‘A Quiet Place’ Monsters Explained: What Are Their Origins, Abilities and Weaknesses?

Learn all about these sound-sensitive freaks

Quiet Place Monster
"A Quiet Place" (Credit: Paramount)

“A Quiet Place: Day One” is here, giving us a new look at the creatures that tormented the adorable family, led by Emily Blunt and John Krasinski, in “A Quiet Place” and “A Quiet Place Part II.” In this new movie, we are at ground zero for the initial invasion and see what happens to New York City, one of the loudest places on earth, when the creatures, triggered by sound, descend.

But what do we actually know about these creatures? And does “A Quiet Place: Day One,” starring Lupita Nyong’o, offer any answers? Read on to find out. But first a minor spoiler warning should be issued.

Ready?

Where are the monsters from?

The creatures in the “Quiet Place” franchise are definitively aliens. They clearly have a similar physiology and genetic make-up to us, since they can breathe on earth without any problems and can traverse the landscape gamely. But these things are stone-cold killing machines, first and foremost. Scary!

How did they get here?

The theory, floated in the first movie, is that they attached themselves to meteorites and rode the meteorites to earth. They originated on a lightless world, where they developed armor and great strength. These things are definitely more monster-y than your typical spaceship-piloting alien. They don’t use tools or wear clothes. It makes sense that they would just hitch a ride on space rocks and hop off when they landed on Earth.

What do they look like?

The creatures run on all fours, like a dog or a horse, with larger, longer front legs and pronounced claws (all the better to catch a wild meteor — or unfortunately fated human — with). They have a domed, eyeless head that opens up to expose a complex series of sensors that pick up on sound. They have large jaws with rows of sharp teeth.

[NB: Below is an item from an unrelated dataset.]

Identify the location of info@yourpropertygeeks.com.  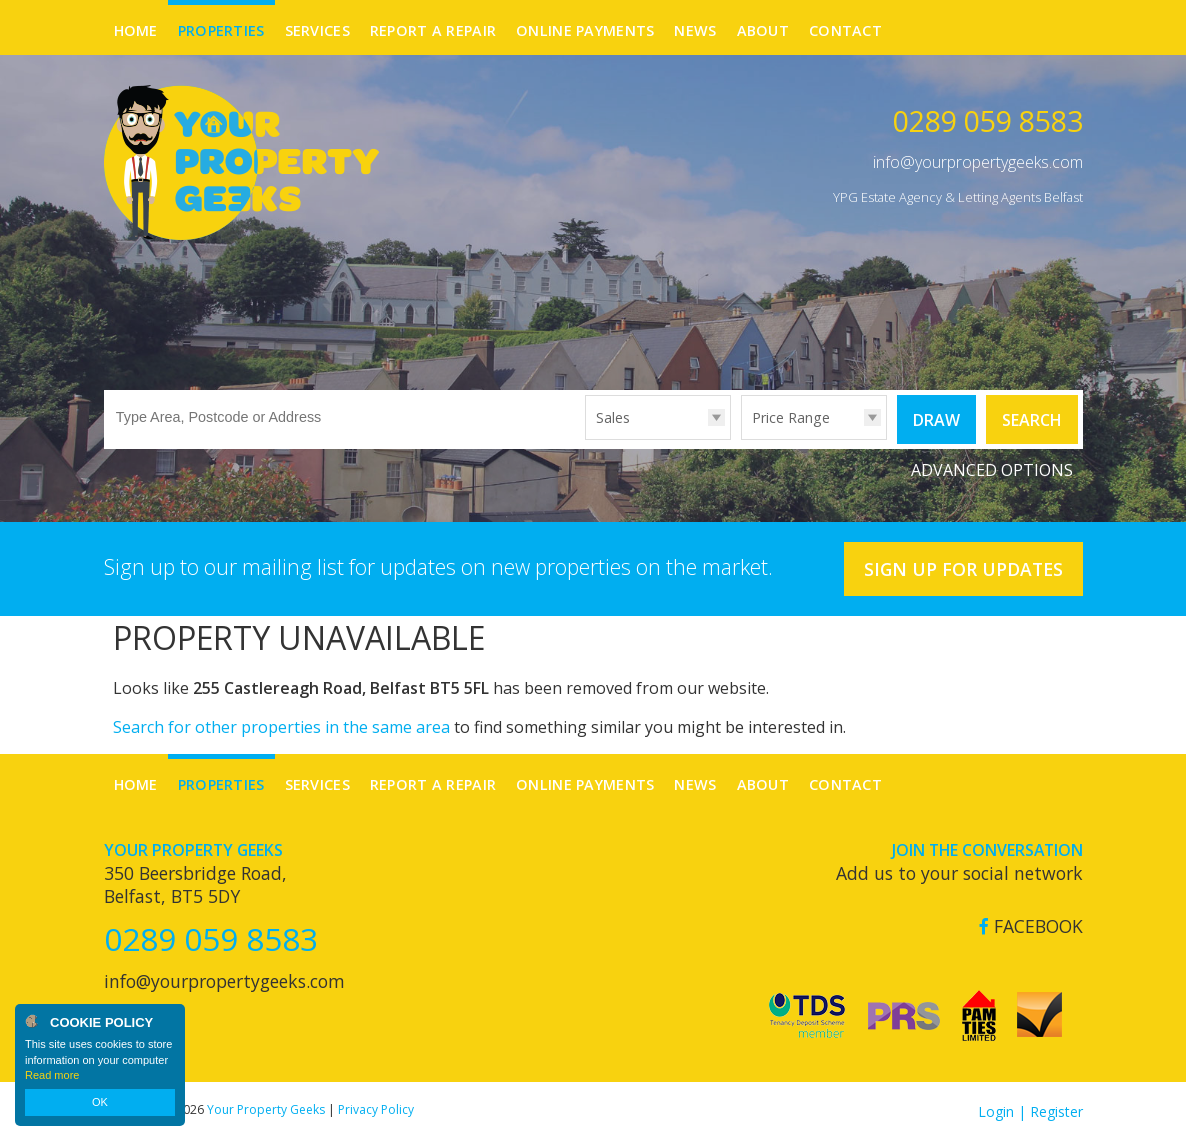 (978, 162).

They are, in essence, a walking nightmare.

What are they called?

In “A Quiet Place” lore online they are referred to as Death Angels. But it was recently revealed that on the film set, they’re referred to as Happy, a leftover nickname from visual effects studio Industrial Light & Magic.

What are their abilities?

They have enhanced strength, potentially from the different atmosphere of their home world versus what is available on Earth. They can hear really, really well, to the point that the survivors on Earth have had to create a new way of life based around how quiet they can be. The family in the first two films lived in a quilted world, where sound is dampened at every turn. And in “A Quiet Place: Day One,” New York City is now plunged into a silent existence.

What are their weaknesses?

The density of their bodies means that they can’t swim in water; we actually see one drown in “A Quiet Place: Day One.” This means that, in a post-invasion world, island-based communities are a premium. Also, in “A Quiet Place Part II,” a sonic frequency is introduced that incapacitates the creatures, one that is shared amongst the survivors towards the end of the movie.

Does “A Quiet Place: Day One” give us any new lore?

There isn’t as much new mythology as you’d probably expect in “A Quiet Place: Day One,” but there is one new interesting detail: we see that the aliens plant something on earth. At first you think it’s little monster eggs, but instead they eat the orbs – it looks like it’s an extraterrestrial vegetable that helps them survive. Considering that there are more sequels and spin-offs planned, chances are that we’ll get more from the world of these questions answered in the not-too-distant future.

“A Quiet Place: Day One” is in theaters now.

Comments

One response to “‘A Quiet Place’ Monsters Explained: What Are Their Origins, Abilities and Weaknesses?”

  1. Brad Avatar
    Brad

    So, a planet without a sun? With a whole ecosystem? With creatures that are not only excellent predators, but also the prey of something that required them to develop bulletproof skin. Interesting.

    They are like humans, because they breathe our atmosphere, yet they somehow survived a journey of many light-years on ‘space rocks’ that could only be travelling a few hundred kms and hour at most, so, let’s say maybe a few million years with no oxygen. And they didn’t burn up on re-entry. And they were fully grown and active as soon as they crashed to earth. And all their space rocks landed on Earth on the same day.

    And of course they travelled by space rock because they are too primitive to develop spacecraft. You know how Neanderthal man used to just jump onto rogue asteroids when they wanted to explore space?

    This article may be the only thing dumber than the actual movies.